While the defendants have raised no question as to the propriety of joinder of the issues here involved in a single complaint, an examination of the rules which have been evolved to regulate the injection of collateral issues into a will contest affords an appropriate perspective for consideration of the issue of severance immediately before us. The limited scope of the statutory issue in a will contest resulted in the formulation of rules relating to joinder of issues in such proceedings which are more restrictive than those ordinarily applied in equity. The governing principles, distilled from the many cases which have passed upon this problem, have been thus summarized: "While the statute provides that an issue at law is made whether or not the instrument is the testator's will, and, generally speaking, this is the only issue which is permissible, there are sometimes side issues which have to be determined. Thus, it may be necessary for the contestant to remove some obstruction to his contest, as where an agreement not to contest was obtained by fraud; or to set aside deeds made after the will was executed, and which stand in the contestant's way in obtaining the full benefit of his contest, or that the plaintiff has not such an interest as entitles him to contest the will. The mere fact that such issues are addressed to the court's general jurisdiction and that the jury's verdict upon them is advisory only, while the verdict on the statutory issue has the effect of a verdict at law, does not preclude the raising of such issues. The court can permit any issue to be raised which is essential to a complete settlement of the statutory issue and all that is essentially interwoven with it. This rule, however, is not intended to permit a will contest suit to be joined with other actions which are not essential to a complete settlement of the statutory issue and are not essentially interwoven with it." 3 James, Illinois Probate Law and Practice, sec. 90-9.

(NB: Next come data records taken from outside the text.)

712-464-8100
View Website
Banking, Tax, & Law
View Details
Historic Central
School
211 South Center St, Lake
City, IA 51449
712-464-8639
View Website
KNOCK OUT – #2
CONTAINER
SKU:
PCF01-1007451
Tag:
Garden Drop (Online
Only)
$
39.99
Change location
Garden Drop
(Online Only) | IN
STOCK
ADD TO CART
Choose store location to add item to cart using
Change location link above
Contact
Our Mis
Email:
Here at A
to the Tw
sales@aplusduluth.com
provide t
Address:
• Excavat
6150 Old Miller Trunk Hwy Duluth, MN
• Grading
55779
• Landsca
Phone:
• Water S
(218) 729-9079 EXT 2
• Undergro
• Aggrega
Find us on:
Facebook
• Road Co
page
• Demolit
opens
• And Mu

After the adoption of the Civil Practice Act, with its liberal provisions concerning joinder of parties and issues, the statute relating to will contests was amended, apparently to preserve the restrictive rule of joinder which had been evolved by decision, by adding the provision which now reads: "Matters not germane to the distinctive purpose of the proceeding shall not be introduced by joinder, counterclaim or otherwise." Ill. Rev. Stat. 1951, chap. 3, par. 155.

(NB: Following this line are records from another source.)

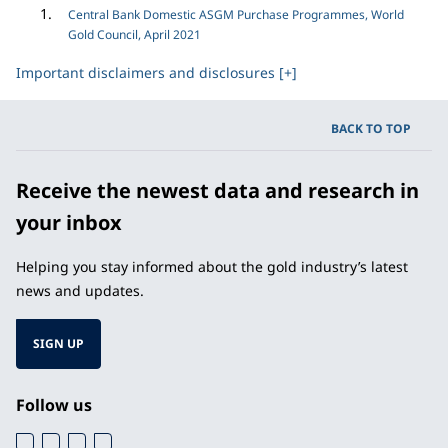
Central Bank Domestic ASGM Purchase Programmes, World
Gold Council, April 2021
Important disclaimers and disclosures [+]
BACK TO TOP
Receive the newest data and research in
your inbox
Helping you stay informed about the gold industry’s latest
news and updates.
SIGN UP
Follow us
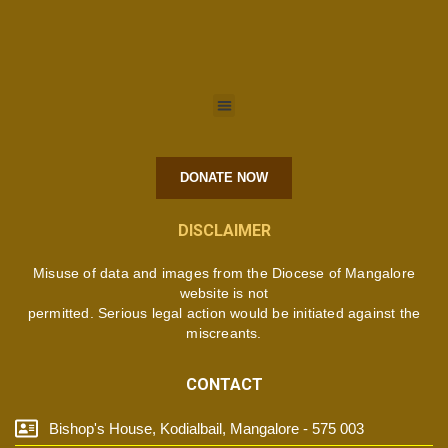
DONATE NOW
DISCLAIMER
Misuse of data and images from the Diocese of Mangalore
website is not
permitted. Serious legal action would be initiated against the
miscreants.
CONTACT
Bishop's House, Kodialbail, Mangalore - 575 003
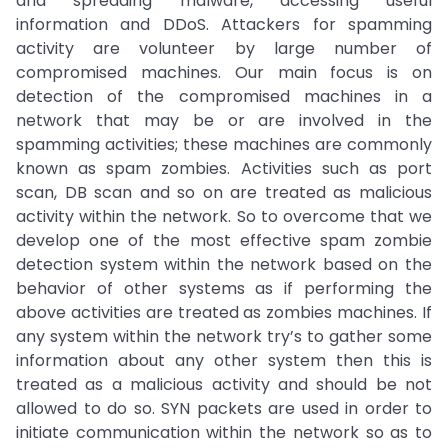
and spreading malware, accessing useful
information and DDoS. Attackers for spamming
activity are volunteer by large number of
compromised machines. Our main focus is on
detection of the compromised machines in a
network that may be or are involved in the
spamming activities; these machines are commonly
known as spam zombies. Activities such as port
scan, DB scan and so on are treated as malicious
activity within the network. So to overcome that we
develop one of the most effective spam zombie
detection system within the network based on the
behavior of other systems as if performing the
above activities are treated as zombies machines. If
any system within the network try’s to gather some
information about any other system then this is
treated as a malicious activity and should be not
allowed to do so. SYN packets are used in order to
initiate communication within the network so as to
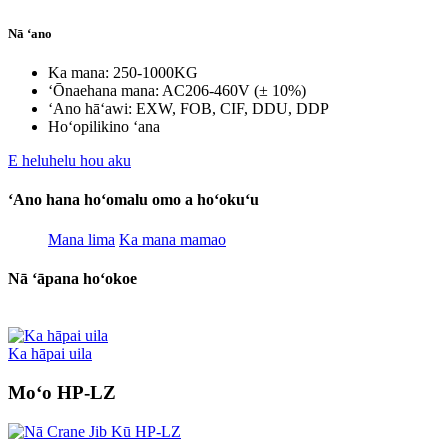
Nā ʻano
Ka mana: 250-1000KG
ʻŌnaehana mana: AC206-460V (± 10%)
ʻAno hāʻawi: EXW, FOB, CIF, DDU, DDP
Hoʻopilikino ʻana
E heluhelu hou aku
ʻAno hana hoʻomalu omo a hoʻokuʻu
Mana lima
Ka mana mamao
Nā ʻāpana hoʻokoe
Ka hāpai uila
Moʻo HP-LZ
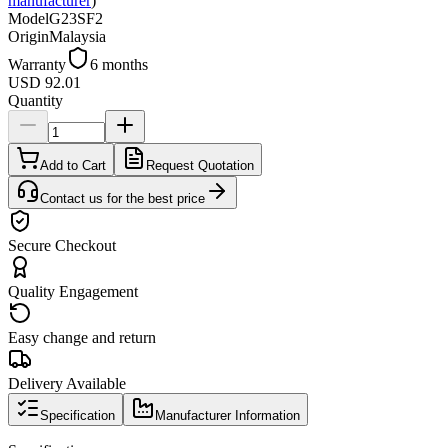
manufacturer
)
Model
G23SF2
Origin
Malaysia
Warranty
6 months
USD 92.01
Quantity
Add to Cart
Request Quotation
Contact us for the best price
Secure Checkout
Quality Engagement
Easy change and return
Delivery Available
Specification
Manufacturer Information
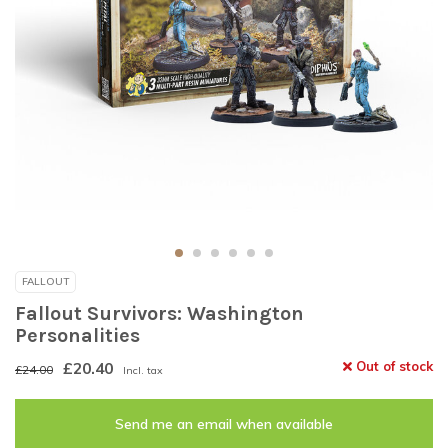
FALLOUT
Fallout Survivors: Washington
Personalities
£20.40
Out of stock
£24.00
Incl. tax
Send me an email when available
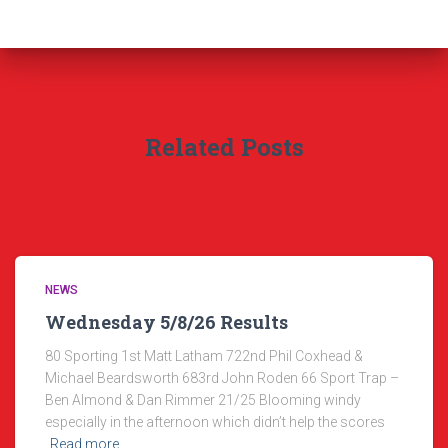
Related Posts
NEWS
Wednesday 5/8/26 Results
80 Sporting 1st Matt Latham 722nd Phil Coxhead &
Michael Beardsworth 683rd John Roden 66 Sport Trap –
Ben Almond & Dan Rimmer 21/25 Blooming windy
especially in the afternoon which didn’t help the scores
Read more…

The broad joinder of parties and causes of action which the Civil Practice Act permits is accompanied by provisions authorizing severance or consolidation whenever necessary to enhance the convenient disposition of the business of the court, or to avoid prejudice to the substantial rights of litigants. (Ill. Rev. Stat. 1951, chap. 110, pars. 147, 148, 168, 174, 175, 259.11.) A motion to sever issues for trial is thus addressed to the sound discretion of the trial judge, to be exercised in each case by an appraisal of administrative convenience and the possibility of prejudice to substantial rights of the litigants in the light of the particular problems which will arise in the course of the trial.

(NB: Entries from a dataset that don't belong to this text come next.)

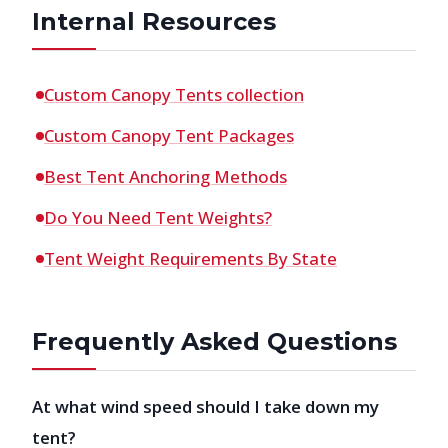
Internal Resources
Custom Canopy Tents collection
Custom Canopy Tent Packages
Best Tent Anchoring Methods
Do You Need Tent Weights?
Tent Weight Requirements By State
Frequently Asked Questions
At what wind speed should I take down my
tent?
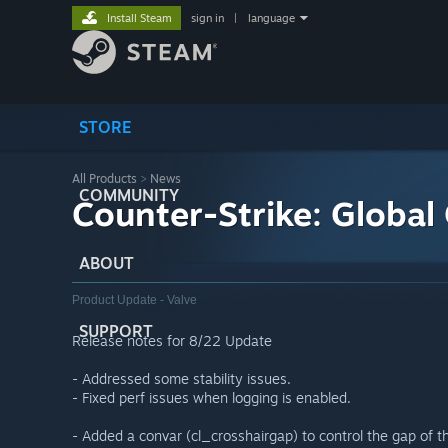
Install Steam
sign in
|
language
STORE
All Products
>
News
COMMUNITY
Counter-Strike: Global
ABOUT
Product Update - Valve
SUPPORT
Release notes for 8/22 Update
- Addressed some stability issues.
- Fixed perf issues when logging is enabled.
- Added a convar (cl_crosshairgap) to control the gap of th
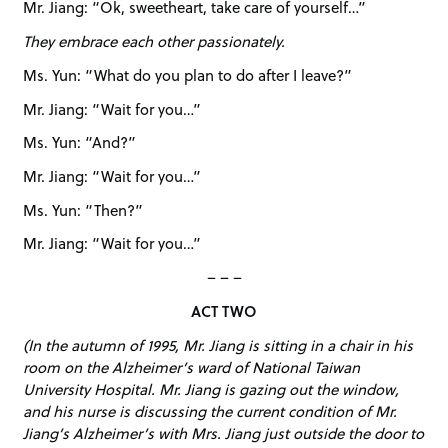
Mr. Jiang: “Ok, sweetheart, take care of yourself…”
They embrace each other passionately.
Ms. Yun: “What do you plan to do after I leave?”
Mr. Jiang: “Wait for you…”
Ms. Yun: “And?”
Mr. Jiang: “Wait for you…”
Ms. Yun: “Then?”
Mr. Jiang: “Wait for you…”
– – –
ACT TWO
(In the autumn of 1995, Mr. Jiang is sitting in a chair in his
room on the Alzheimer’s ward of National Taiwan
University Hospital. Mr. Jiang is gazing out the window,
and his nurse is discussing the current condition of Mr.
Jiang’s Alzheimer’s with Mrs. Jiang just outside the door to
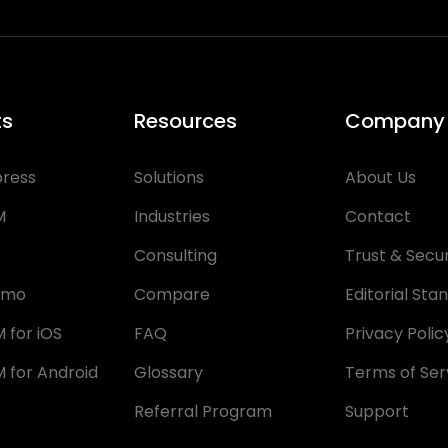
ts
Resources
Company
press
Solutions
About Us
M
Industries
Contact
Consulting
Trust & Secur
emo
Compare
Editorial Sta
 for iOS
FAQ
Privacy Polic
 for Android
Glossary
Terms of Ser
Referral Program
Support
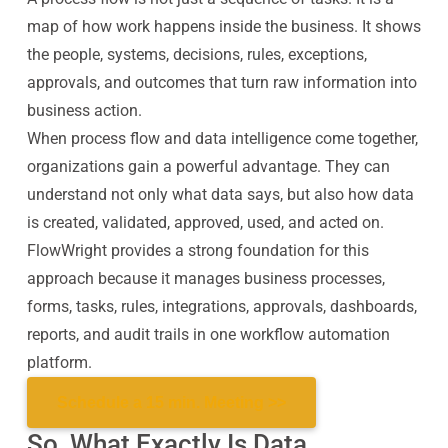
map of how work happens inside the business. It shows
the people, systems, decisions, rules, exceptions,
approvals, and outcomes that turn raw information into
business action.
When process flow and data intelligence come together,
organizations gain a powerful advantage. They can
understand not only what data says, but also how data
is created, validated, approved, used, and acted on.
FlowWright provides a strong foundation for this
approach because it manages business processes,
forms, tasks, rules, integrations, approvals, dashboards,
reports, and audit trails in one workflow automation
platform.
Schedule a 15 min. Meeting >>
So, What Exactly Is Data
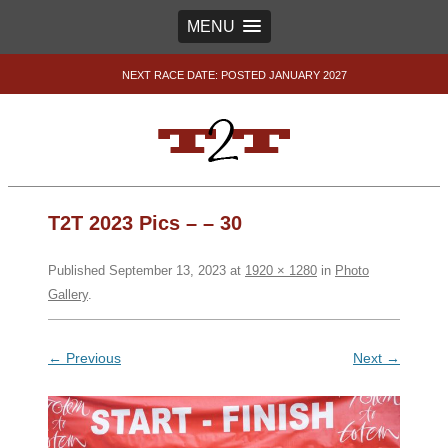
MENU
NEXT RACE DATE: POSTED JANUARY 2027
T2T 2023 Pics – – 30
Published
September 13, 2023
at
1920 × 1280
in
Photo
Gallery
.
← Previous
Next →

The practice which has heretofore prevailed with respect to severance of issues in will contests reflects the limited extent to which joinder has been permitted in those cases. Flynn v. Troesch, 373 Ill. 275, involved an issue as to the validity of the marriage of the testator, as well as the validity of his will. Holding that the trial court had properly severed these issues for trial, the court said (p. 278-9): "The contention of the plaintiffs that the court was without authority to sever these two issues is without merit, as a careful reading of sections 44 and 51 of the Civil Practice Act clearly indicates that an action involving materially different issues may be severed by the court and our rule No. 11 has recognized the principle by providing `equitable issues shall be heard and decided in the manner heretofore practiced in courts of equity.' Such practice heretofore has been to try the question of heirship by the court and the validity of a will by a jury. Orchardson v. Cofield, 171 Ill. 14; Gilmore v. Lee, 237 id. 402; Stone v. Salisbury, 209 id. 56. * * * In order to enable the plaintiffs to prevail, there must be a successful will contest and also a decree holding void the marriage * * *. The law provides that the first of these issues may be tried by a jury, the other by the court; they involve different characters of proof and may affect, differently, the competency of witnesses." To the same effect is Frese v. Meyer, 392 Ill. 59, in which one count alleged the existence of mutual wills and a contract not to revoke them, and the other alleged undue influence.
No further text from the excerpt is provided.